EXERCISE: A faithful transcription of all the data, images excluded, is the required answer.

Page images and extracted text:
BEGIN
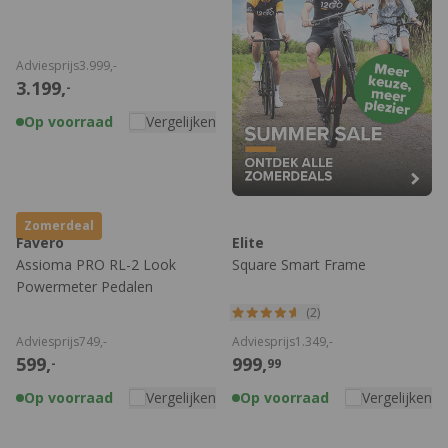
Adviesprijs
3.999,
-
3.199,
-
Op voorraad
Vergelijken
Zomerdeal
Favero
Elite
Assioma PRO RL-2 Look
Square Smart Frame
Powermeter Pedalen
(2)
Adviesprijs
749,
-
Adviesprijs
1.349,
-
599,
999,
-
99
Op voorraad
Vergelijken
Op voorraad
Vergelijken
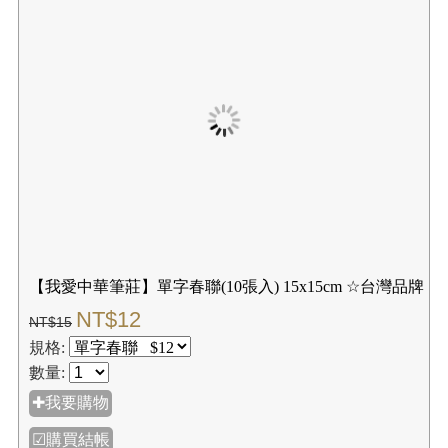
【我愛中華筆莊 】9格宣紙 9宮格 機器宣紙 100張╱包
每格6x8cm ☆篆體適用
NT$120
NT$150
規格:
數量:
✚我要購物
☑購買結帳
END
RESPONSE:
Adviesprijs
3.999,
-
3.199,
-
Op voorraad
Vergelijken
Zomerdeal
Favero
Elite
Assioma PRO RL-2 Look
Square Smart Frame
Powermeter Pedalen
(2)
Adviesprijs
749,
-
Adviesprijs
1.349,
-
599,
999,
-
99
Op voorraad
Vergelijken
Op voorraad
Vergelijken
【我愛中華筆莊 】9格宣紙 9宮格 機器宣紙 100張╱包
每格6x8cm ☆篆體適用
NT$120
NT$150
規格:
數量:
✚我要購物
☑購買結帳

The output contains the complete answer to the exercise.